:: What the task asks ::
Please return every line in the following data that includes the string "investiţiei".

:: Source material ::
--------------------------------
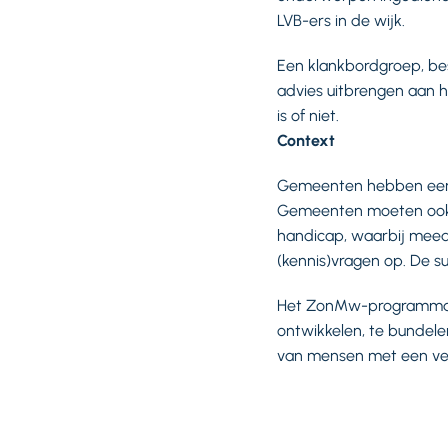
LVB-ers in de wijk.
Een klankbordgroep, be
advies uitbrengen aan h
is of niet.
Context
Gemeenten hebben een 
Gemeenten moeten ook u
handicap, waarbij meed
(kennis)vragen op. De 
Het ZonMw-programma G
ontwikkelen, te bundele
van mensen met een ver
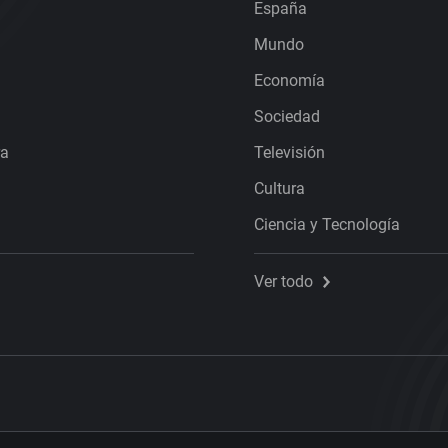
España
Mundo
Economía
Sociedad
ra
Televisión
Cultura
Ciencia y Tecnología
Ver todo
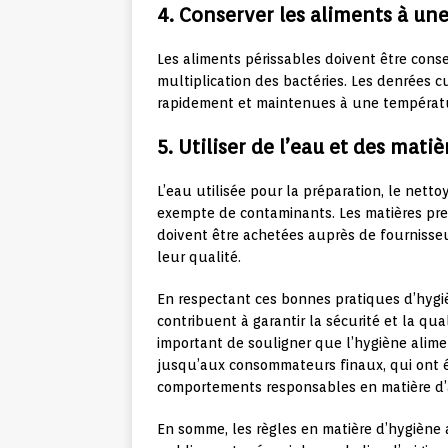
4. Conserver les aliments à un
Les aliments périssables doivent être conse
multiplication des bactéries. Les denrées c
rapidement et maintenues à une température
5. Utiliser de l’eau et des mati
L’eau utilisée pour la préparation, le nett
exempte de contaminants. Les matières prem
doivent être achetées auprès de fournisseu
leur qualité.
En respectant ces bonnes pratiques d’hygiè
contribuent à garantir la sécurité et la qu
important de souligner que l’hygiène alimen
jusqu’aux consommateurs finaux, qui ont 
comportements responsables en matière d’a
En somme, les règles en matière d’hygiène 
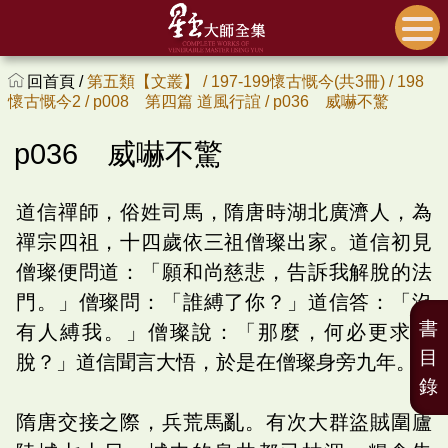
回首頁 /
第五類【文叢】 /
197-199懷古慨今(共3冊) /
198
懷古慨今2 /
p008 第四篇 道風行誼 /
p036 威嚇不驚
p036 威嚇不驚
道信禪師，俗姓司馬，隋唐時湖北廣濟人，為
禪宗四祖，十四歲依三祖僧璨出家。道信初見
僧璨便問道：「願和尚慈悲，告訴我解脫的法
門。」僧璨問：「誰縛了你？」道信答：「沒
書
有人縛我。」僧璨說：「那麼，何必更求解
目
脫？」道信聞言大悟，於是在僧璨身旁九年。
錄
隋唐交接之際，兵荒馬亂。有次大群盜賊圍廬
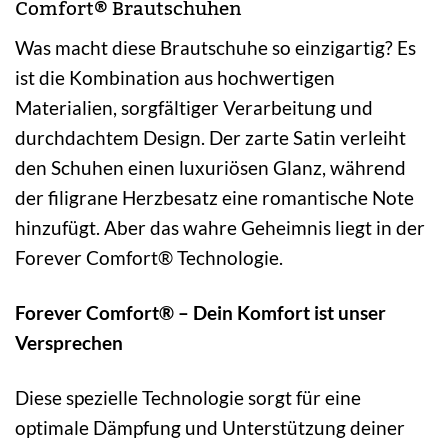
Comfort® Brautschuhen
Was macht diese Brautschuhe so einzigartig? Es
ist die Kombination aus hochwertigen
Materialien, sorgfältiger Verarbeitung und
durchdachtem Design. Der zarte Satin verleiht
den Schuhen einen luxuriösen Glanz, während
der filigrane Herzbesatz eine romantische Note
hinzufügt. Aber das wahre Geheimnis liegt in der
Forever Comfort® Technologie.
Forever Comfort® – Dein Komfort ist unser
Versprechen
Diese spezielle Technologie sorgt für eine
optimale Dämpfung und Unterstützung deiner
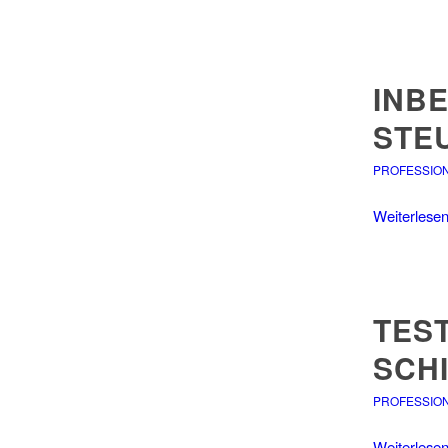
INBE
STE
PROFESSIO
Weiterlese
TES
SCH
PROFESSIO
Weiterlese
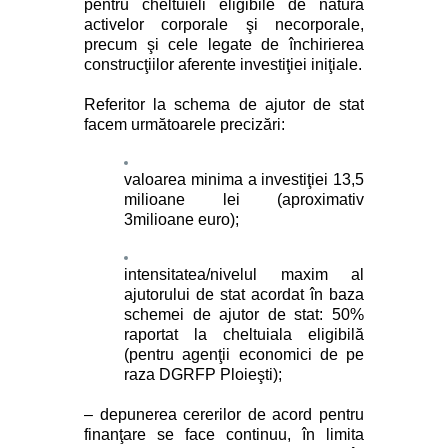
pentru cheltuieli eligibile de natura
activelor corporale şi necorporale,
precum şi cele legate de închirierea
construcţiilor aferente investiţiei iniţiale.
Referitor la schema de ajutor de stat
facem următoarele precizări:
valoarea minima a investiţiei 13,5
milioane lei (aproximativ
3milioane euro);
intensitatea/nivelul maxim al
ajutorului de stat acordat în baza
schemei de ajutor de stat: 50%
raportat la cheltuiala eligibilă
(pentru agenţii economici de pe
raza DGRFP Ploieşti);
–
depunerea cererilor de acord pentru
finanţare se face
continuu, în limita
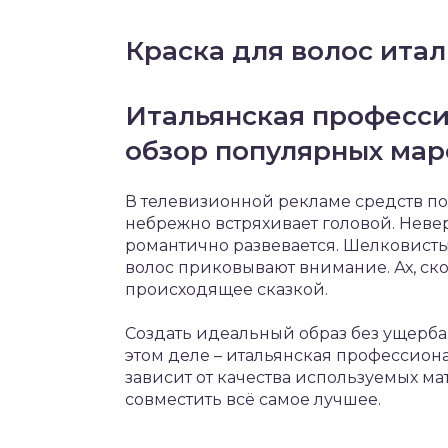
Краска для волос ита
Итальянская професси
обзор популярных мар
В телевизионной рекламе средств по
небрежно встряхивает головой. Неве
романтично развевается. Шелковист
волос приковывают внимание. Ах, ско
происходящее сказкой.
Создать идеальный образ без ущерб
этом деле – итальянская профессион
зависит от качества используемых м
совместить всё самое лучшее.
--------------------------------
:: Answer to this task ::
construcţiilor aferente investiţiei iniţiale.
valoarea minima a investiţiei 13,5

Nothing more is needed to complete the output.